Lenovo Flaunts Its Foldable PC, The ThinkPad X1 Fold

First there were phones with folding screens. Now there’s a laptop with a folding screen. Not just any laptop—a ThinkPad.

PC maker Lenovo, which acquired the ThinkPad brand from IBM 15 years ago and has continued to pump out the boxy business machines, just revealed more details about its upcoming foldable ThinkPad. This isn’t just a clamshell that folds at the hinge. It’s a laptop with an actual flexible display—like Samsung’s Galaxy Fold phone or the new Motorola Razr, but laptop-sized. Lenovo first teased the foldable ThinkPad at its Accelerate conference in May of last year. Now, at CES this week, it’s pulling back the curtain even more.

The ThinkPad X1 Fold is expected to ship sometime in mid-2020, and will start at $2,499. It’s an Intel-powered machine, and will likely run on Intel's upcoming hybrid Lakefield CPU, though Lenovo declined to confirm this. Unsurprisingly, it will run on Microsoft's Windows OS. But the rollout of these kinds of foldable displays also introduces an interesting software bifurcation, since they'll have to work when they're both creased and fully opened. According to Lenovo, the earliest versions of the foldable will run on Windows 10 Pro, with a Lenovo software skin for duality; a Windows 10X version, which is a streamlined version of Windows designed for dual-screen devices, will come later, likely in the fall.

Lenovo says it’s been working on the foldable for four years now. “In 2015 we started doing user research on the size of screens, the utility of twin displays versus a single folding display, and what is sort of the right form factor,” says Tom Butler, Lenovo’s ThinkPad marketing director. The company landed on a single, flexible, 13.3-inch OLED display with a 4 by 3 aspect ratio. The display technology comes from LG Display, which Lenovo says it codeveloped the screen with.

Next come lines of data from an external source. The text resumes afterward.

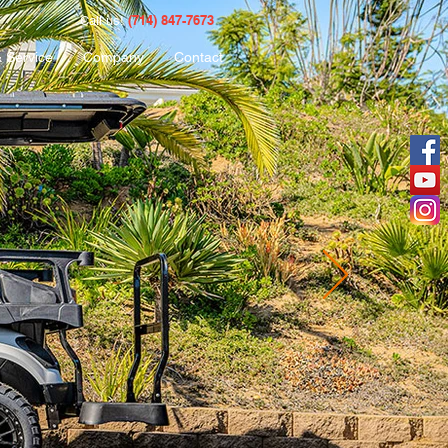
(714) 847-7673
Call us!
& Service
Company
Contact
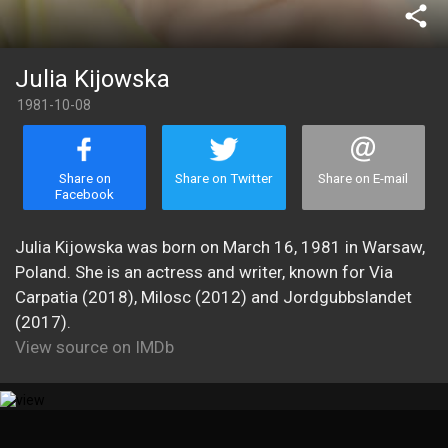
share
Julia Kijowska
1981-10-08
Share on
Share on Twitter
Share on E-mail
Facebook
Julia Kijowska was born on March 16, 1981 in Warsaw,
Poland. She is an actress and writer, known for Via
Carpatia (2018), Milosc (2012) and Jordgubbslandet
(2017).
View source on IMDb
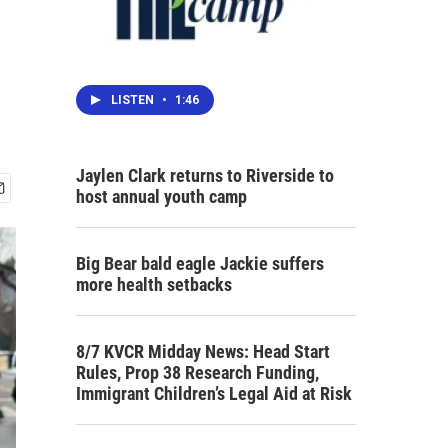
LISTEN
•
1:46
Jaylen Clark returns to Riverside to
host annual youth camp
Big Bear bald eagle Jackie suffers
more health setbacks
8/7 KVCR Midday News: Head Start
Rules, Prop 38 Research Funding,
Immigrant Children’s Legal Aid at Risk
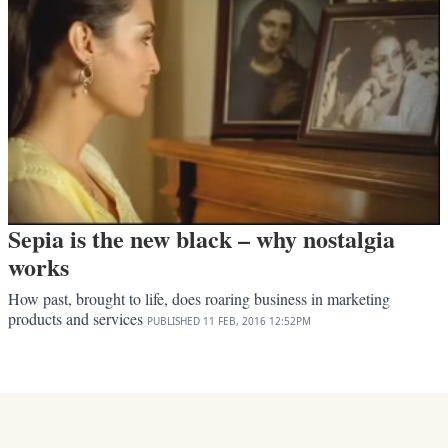
Sepia is the new black – why nostalgia
works
How past, brought to life, does roaring business in marketing
products and services
PUBLISHED
11 FEB, 2016
12:52PM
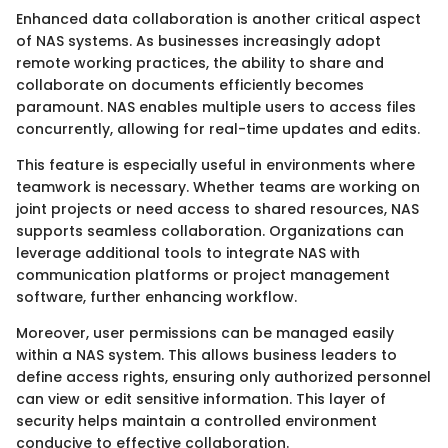
Enhanced data collaboration is another critical aspect
of NAS systems. As businesses increasingly adopt
remote working practices, the ability to share and
collaborate on documents efficiently becomes
paramount. NAS enables multiple users to access files
concurrently, allowing for real-time updates and edits.
This feature is especially useful in environments where
teamwork is necessary. Whether teams are working on
joint projects or need access to shared resources, NAS
supports seamless collaboration. Organizations can
leverage additional tools to integrate NAS with
communication platforms or project management
software, further enhancing workflow.
Moreover, user permissions can be managed easily
within a NAS system. This allows business leaders to
define access rights, ensuring only authorized personnel
can view or edit sensitive information. This layer of
security helps maintain a controlled environment
conducive to effective collaboration.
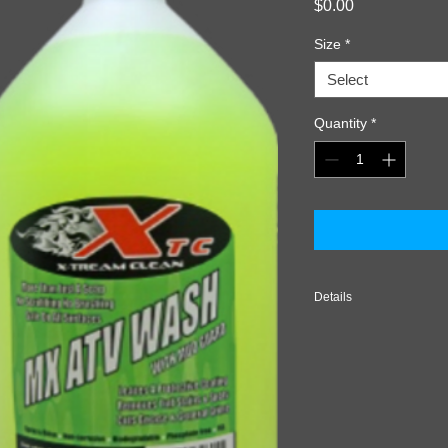
Price
$0.00
Size
*
Select
Quantity
*
Details
USE RECOMMENDATION
time to cool. Rinse v
Spray MX ATV Off-Ro
allow to penetrate fo
completely with adeq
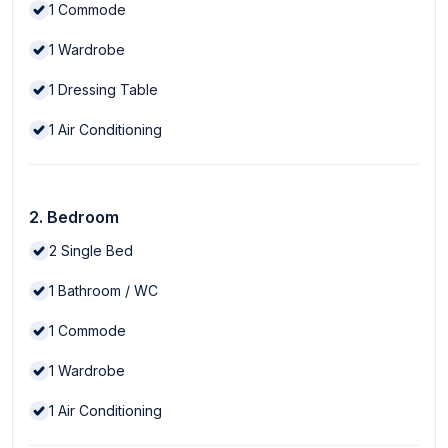
1
Commode
1
Wardrobe
1
Dressing Table
1
Air Conditioning
2. Bedroom
2
Single Bed
1
Bathroom / WC
1
Commode
1
Wardrobe
1
Air Conditioning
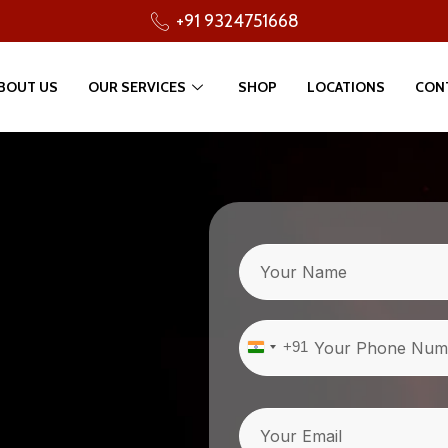
+91 9324751668
BOUT US
OUR SERVICES
SHOP
LOCATIONS
CON
Name
Phone
(Required)
+91
India
+91
Email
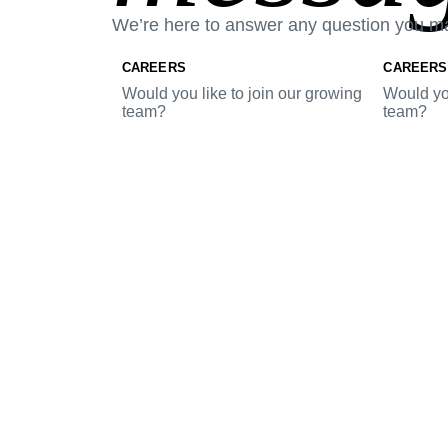
We’re here to answer any question you m
CAREERS
CAREERS
Would you like to join our growing
Would you
team?
team?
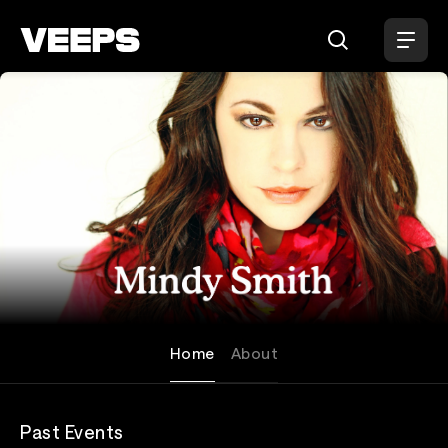
Loading...
Mindy Smith
Home
About
Past Events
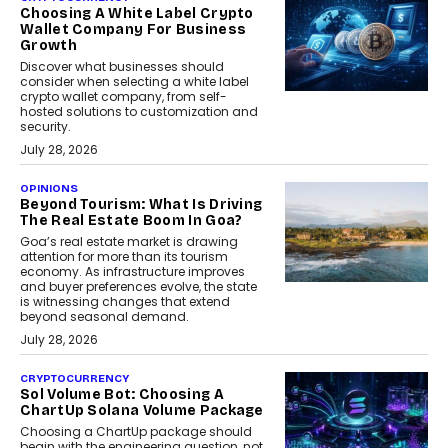
Choosing A White Label Crypto
Wallet Company For Business
Growth
Discover what businesses should
consider when selecting a white label
crypto wallet company, from self-
hosted solutions to customization and
security.
July 28, 2026
OPINIONS
Beyond Tourism: What Is Driving
The Real Estate Boom In Goa?
Goa’s real estate market is drawing
attention for more than its tourism
economy. As infrastructure improves
and buyer preferences evolve, the state
is witnessing changes that extend
beyond seasonal demand.
July 28, 2026
CRYPTOCURRENCY
Sol Volume Bot: Choosing A
ChartUp Solana Volume Package
Choosing a ChartUp package should
begin with the engineering question, not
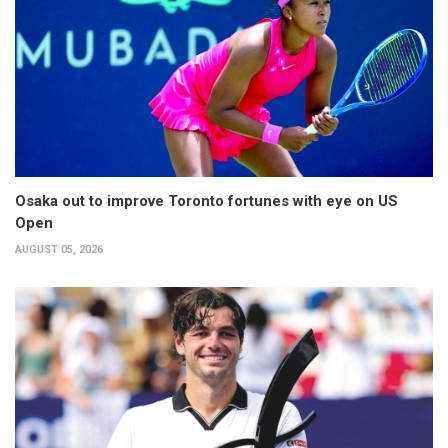
Osaka out to improve Toronto fortunes with eye on US
Open
AUGUST 05, 2026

WIRED had the chance to see a prototype version of the ThinkPad X1 Fold last fall, and again at CES this week. When folded shut, the ThinkPad X1 Fold looks like a handsome leather folio. When fully unfolded, it’s a giant tablet. That folio has an integrated kickstand in the back, so you can prop it up in tablet mode for “snackable content,” as Lenovo puts it. When creased in the center, it becomes a quasi-laptop, though it requires either using a virtual keyboard or slapping a Bluetooth keyboard on one half of the multitouch display. (It also works with a stylus pen.) It weighs just under 2.2 pounds, lighter than an Apple MacBook Air.

The concept of having a full 13.3-inch laptop that folds into a device the size of a notebook is certainly appealing, especially for the business travelers Lenovo targets with its ThinkPad line. In execution, though, it’s unclear at this point how well it will work—or how productive you can be while using it. There’s the virtual keyboard to consider, the durability of the device, and, perhaps most important, that software experience.

Lenovo says it’s putting the ThinkPad X1 Fold through all of the same durability tests its other ThinkPads endure, to try to avoid a Galaxy Fold–like bungle. The company says it worked through six different hinge designs and landed on a “unique multi-link torque hinge mechanism” to manage stress from the folds over time. The flexible polymer OLED display, which curves but doesn't fold completely in half (like, say, a piece of paper would), has carbon fiber plates behind it for additional support. Lenovo estimates that this will hold up for 30,000 folds—around three to four years of use, which is what its regular ThinkPads are tested for.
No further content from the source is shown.